Nous nous sommes donc inscrits pour une excursion de quatre jours, ne souhaitant pas imposer ce trajet à Amunche. Nous avons su que c’était une bonne idée en voyant les routes que nous avons franchies, et le sel qui détériore les carrosseries. Cette excursion traverse le fameux Salar situé sur les hauts plateaux (3700m) et la région du Sud-Lipez, qui abrite la magnifique réserve nationale Eduardo Avaroa, de nombreux volcans et des lagunes…
Avant de partir, le briefing à l’agence nous annonce la couleur. Il va faire -10°C la nuit, les logements seront « basiques », et nous allons monter haut et vite en altitude. Il faut prévoir nos sacs de couchage, un maillot de bain (ha bon pourquoi?) et bien sûr toutes les affaires les plus chaudes possible. Interdiction d’oublier ses lunettes de soleil, le sel réfléchit la lumière comme l’océan un beau jour de pêche en Bretagne. Sous cette couche blanche aveuglante sont cachées les plus grandes réserves du monde de lithium.

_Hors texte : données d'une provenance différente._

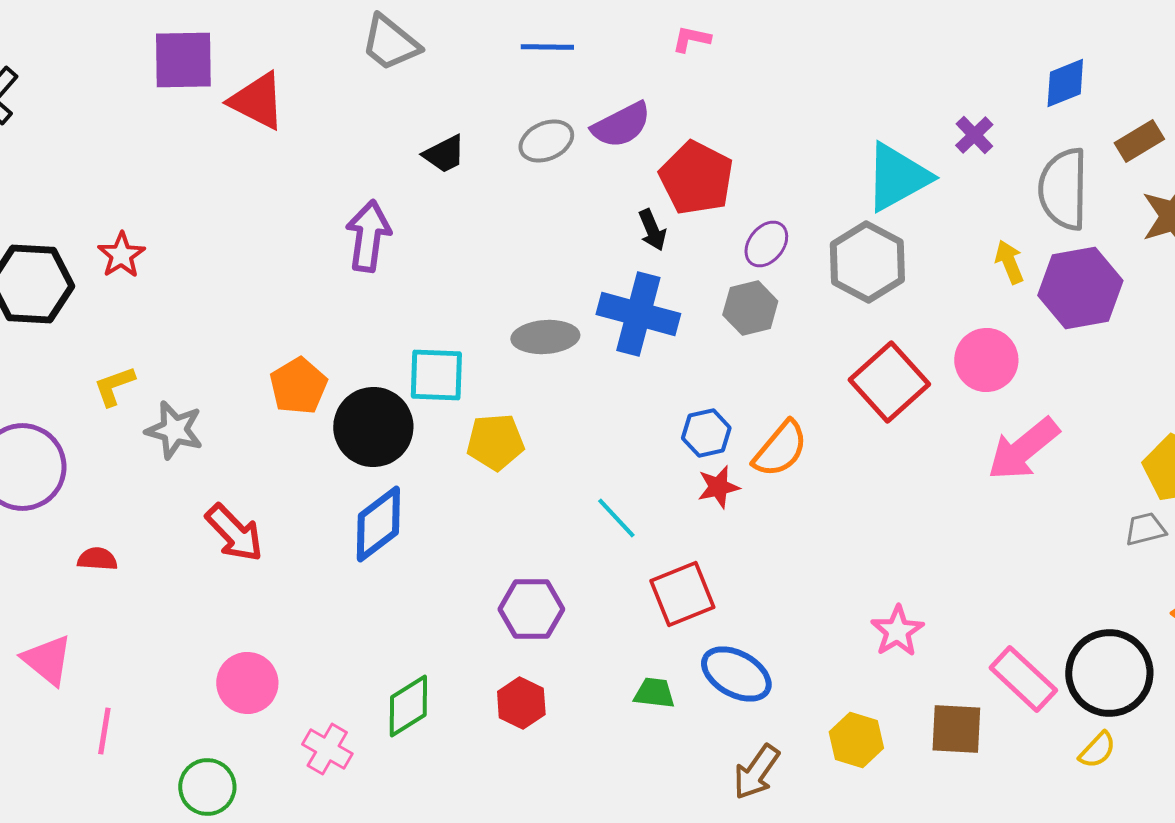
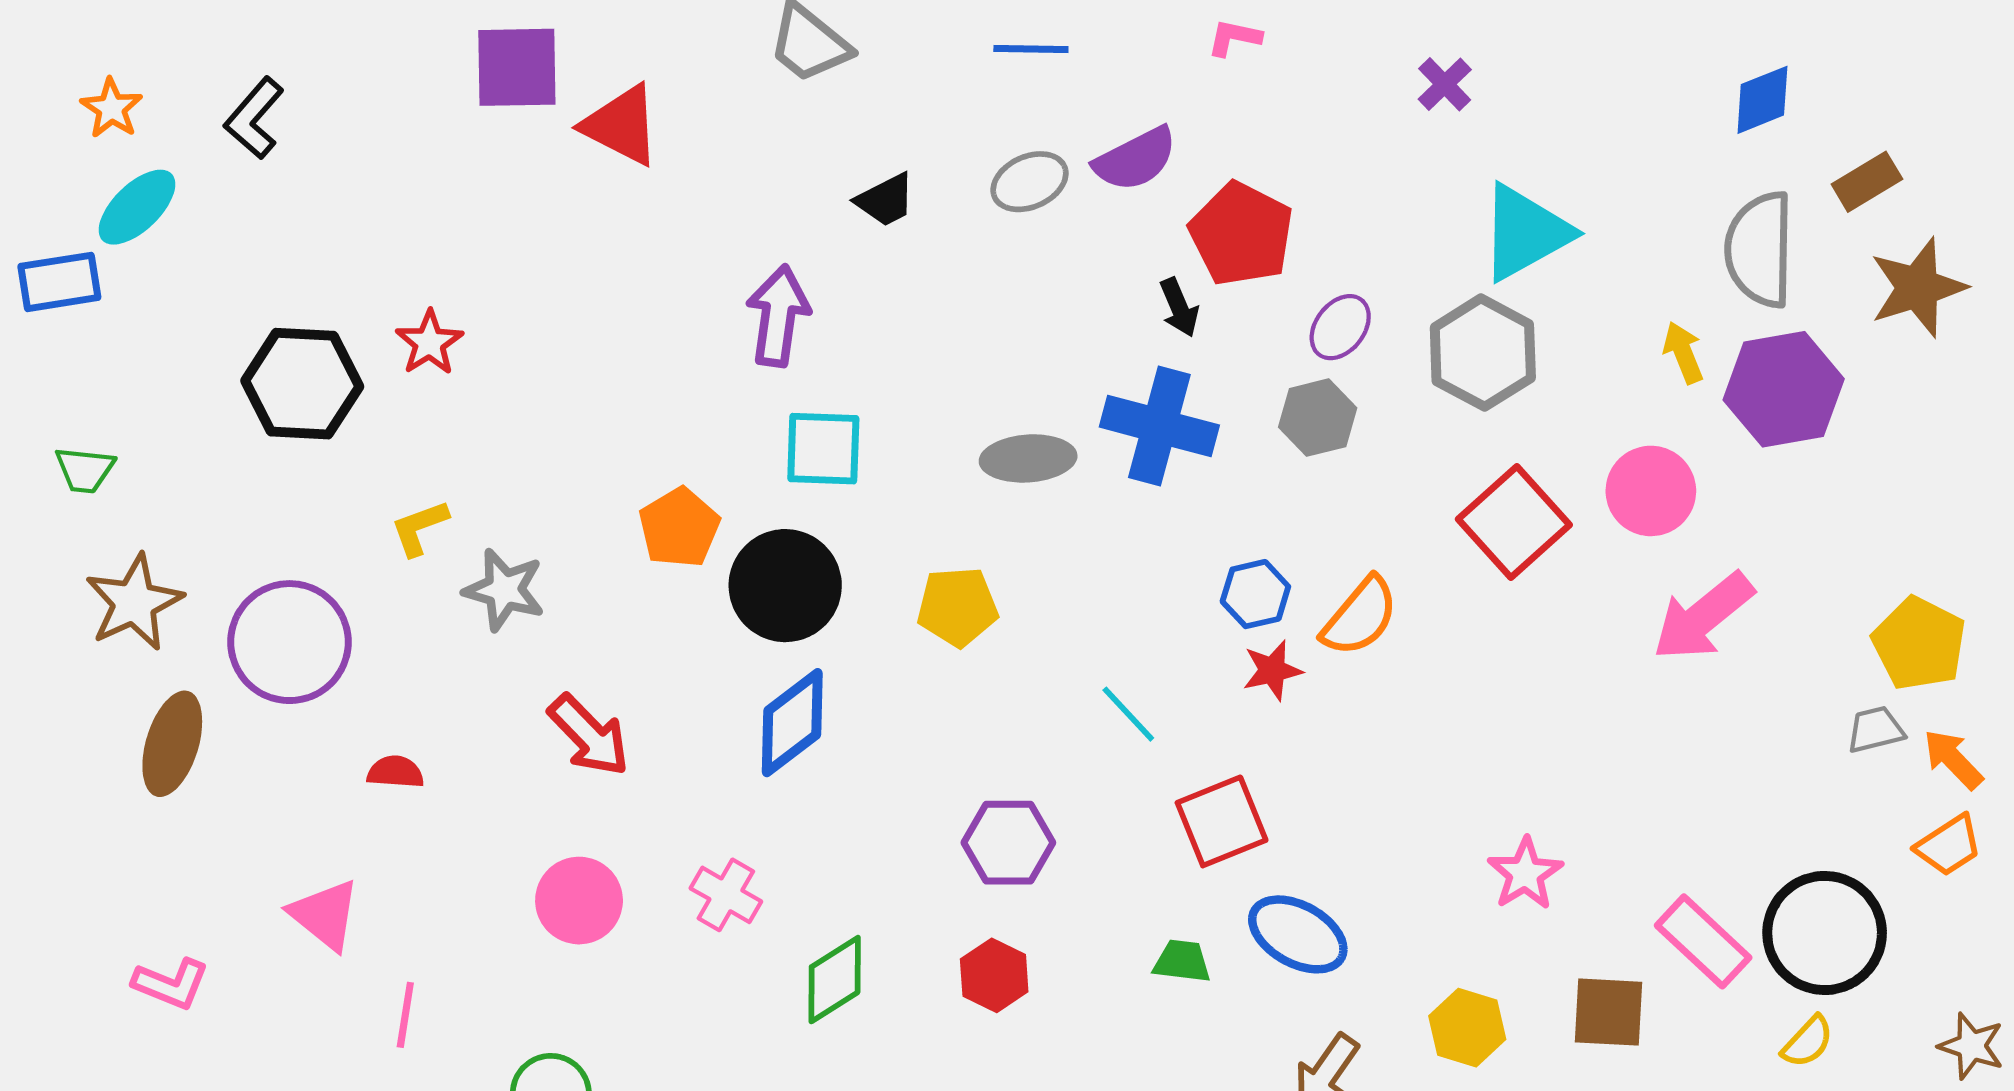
purple cross: (974, 135) -> (1445, 84), moved
cyan square: (436, 375) -> (823, 449), moved
pink circle: (247, 683) -> (579, 901), moved
pink cross: (327, 749) -> (726, 895), moved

Après une bonne nuit à l’hôtel à Tupiza, nous avons pris le départ à bord de deux Toyota Landcruiser. Dans la nôtre, notre chauffeur Victor et le guide Daniel, ainsi qu’un adorable couple en lune de miel dans la région, Cyrus et Christine (lui australien et elle danoise). Dans l’autre 4×4, Lucie et Paul, Lison et Arnaud, tous français, leur chauffeur ainsi qu’Esmeralda, notre cuisinière durant tout le séjour. Thomas était à ce moment-là bien embêté par une intoxication alimentaire depuis deux jours, et tous les voyageurs le diront ; c’est fréquent en Bolivie !
Nous roulons beaucoup le premier jour, dans des chemins de sable, de terre, rien ne semble pouvoir arrêter les véhicules. Le vent souffle particulièrement fort et à chaque arrêt nous nous couvrons tellement qu’il n’y a plus que notre nez qui dépasse de nos écharpes.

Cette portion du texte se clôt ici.